All in the Family/ Jack calls it a day!!
Houston Astros pitcher Roger Clemens, left, talks with his son, Koby, during batting practice Thursday, July 14, 2005, in Houston. Koby, drafted in the eighth round with the 254th pick, signed a contract with the Astros before practice.
JACK SAYS GOODBYE!
ST. ANDREWS, Scotland — They stood on rooftops and leaned against chimney pipes. They peered through the open windows of the stately Royal and Ancient clubhouse. They stood 10 deep in front of the shops and flats that line the 18th fairway of golf’s most famous course.
They were there to witness history, a few well-earned tears, and, as it turned out, one wonderfully nostalgic, goose-bump moment when Jack Nicklaus wound the clock back to 1978 and turned the Old Course into a high-decibel chamber.
At exactly 5:58 p.m. local time — so said the timepiece on the stone R&A building — Nicklaus struck the 72nd and final shot of his majors playing career.

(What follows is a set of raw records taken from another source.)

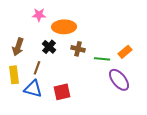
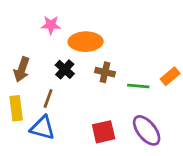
purple ellipse: (119, 80) -> (147, 130), moved
red square: (62, 92) -> (104, 132), moved

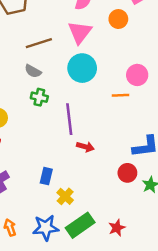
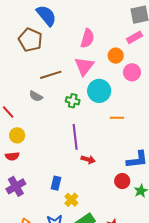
cyan circle: (82, 68) -> (99, 91), moved
gray semicircle: (33, 71) -> (36, 96), moved
pink circle: (137, 75) -> (132, 72), moved
green cross: (39, 97) -> (73, 101), moved

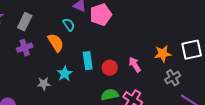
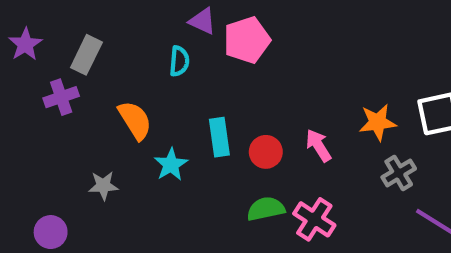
cyan semicircle: (69, 25) -> (179, 61), turned 40
orange semicircle: (56, 43) -> (135, 120), moved
purple cross: (25, 48) -> (61, 97), moved
gray star: (44, 84) -> (103, 186), moved

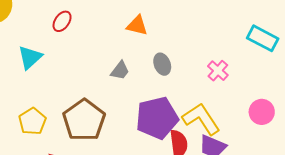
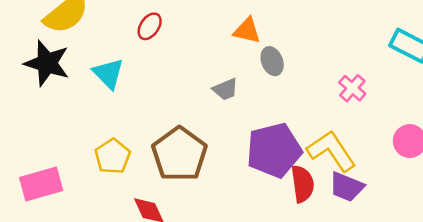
cyan triangle: (30, 57) -> (108, 73), turned -32
gray ellipse: (162, 64) -> (272, 61), moved
gray trapezoid: (120, 71) -> (225, 89), turned 30

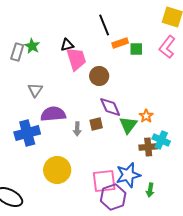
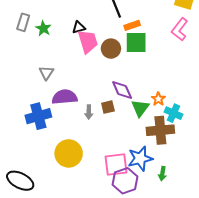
green square: (136, 49) -> (136, 43), moved, size x1.6
gray rectangle: (17, 52) -> (23, 22), moved
brown circle: (99, 76) -> (111, 49), moved
cyan cross: (161, 140) -> (173, 113), moved
brown cross: (148, 147) -> (160, 130), size x1.5

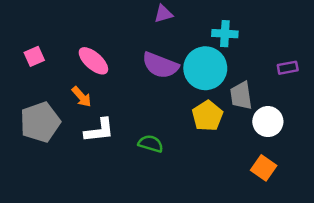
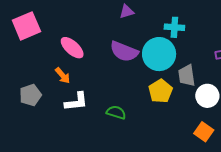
pink square: (34, 56) -> (26, 26), moved, size x1.8
gray pentagon: (40, 122) -> (30, 95), size x0.7

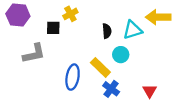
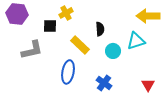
cyan triangle: (132, 30) -> (136, 41), moved
yellow rectangle: (100, 67) -> (80, 45), moved
red triangle: (150, 91) -> (148, 85), moved

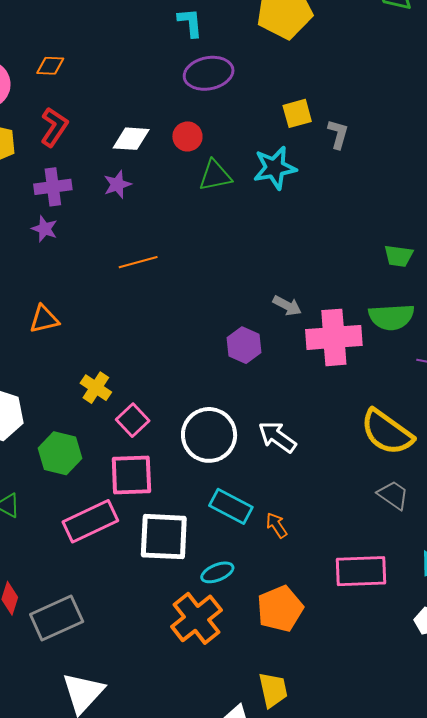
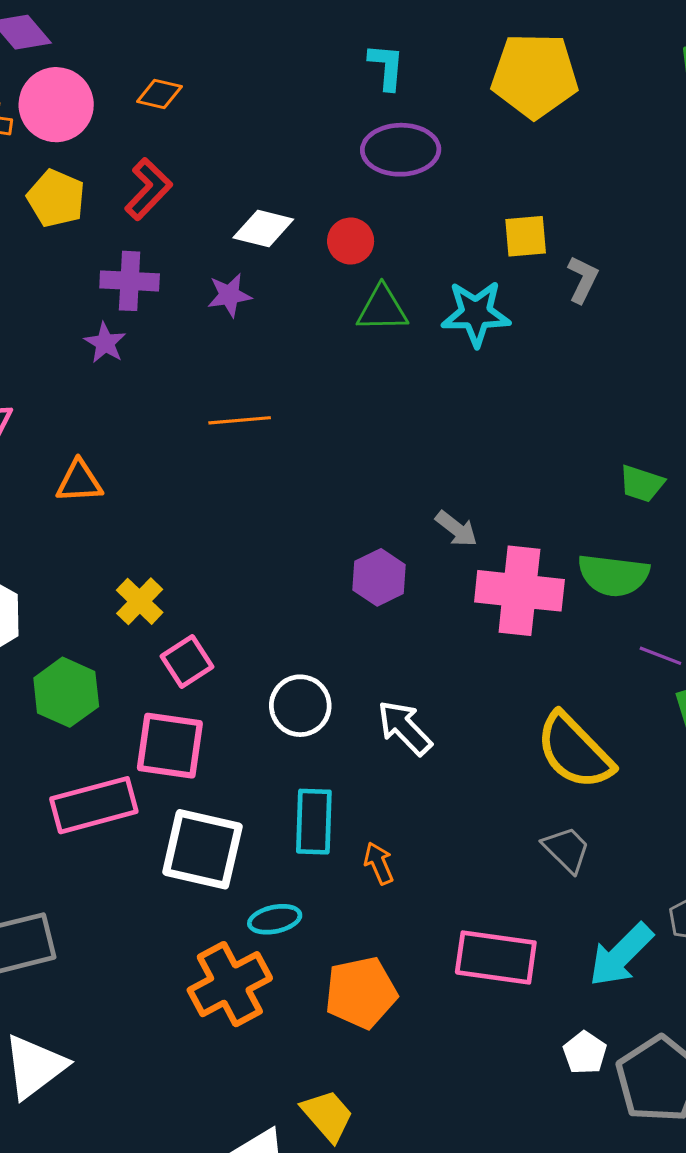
white circle: (209, 435) -> (300, 706), size x0.7
cyan rectangle: (231, 506) -> (314, 822), turned 54
yellow trapezoid: (273, 690) -> (327, 1115), turned -39

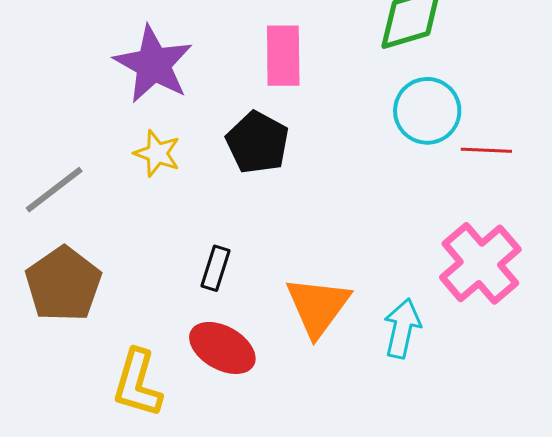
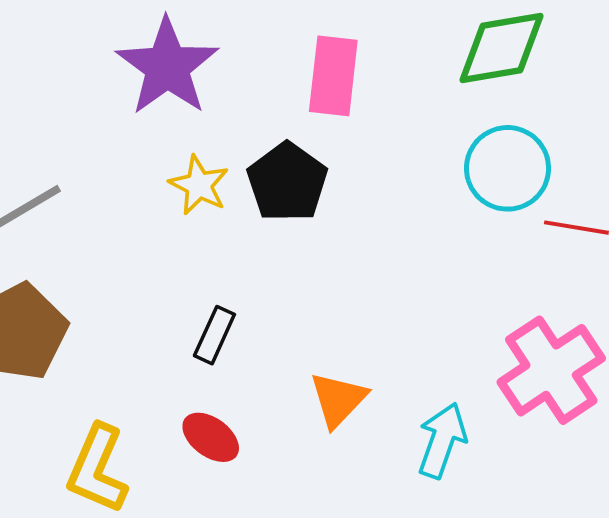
yellow star: (157, 153) -> (199, 185), moved
orange triangle: (318, 306) -> (338, 399), size x0.7
red ellipse: (222, 348) -> (211, 437), size x0.7

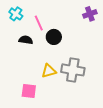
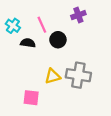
cyan cross: (16, 14) -> (13, 26), moved
purple cross: (90, 14) -> (78, 15), moved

The birdie putt traveled 13 or so feet and then succumbed to gravity and, who knows, maybe fate. It was the near-perfect ending to the near-perfect golfer.
“I knew that the hole would move wherever I hit,” Nicklaus said later.
He was kidding … I think. Nicklaus and the Old Course have been holding hands almost as long as he and sweetheart Barbara have been together, so anything is possible. Perhaps this was No. 18’s way of saying, “Thank you.”
Nicklaus didn’t make the British Open cut Friday afternoon, but he didn’t have to. Nobody is going to judge him by his rounds of 75-72, respectable numbers that left him just out of reach of weekend play. After all, Nicklaus’ legacy is more secure than the nearby Bank of Scotland branch that holds those prized, commemorative 5-pound notes with the Golden Bear’s mug on the back.
No, this was St. Andrews’s chance to give the 65-year-old Nicklaus a weeklong smooch. And Nicklaus, always the golf romantic, kissed back.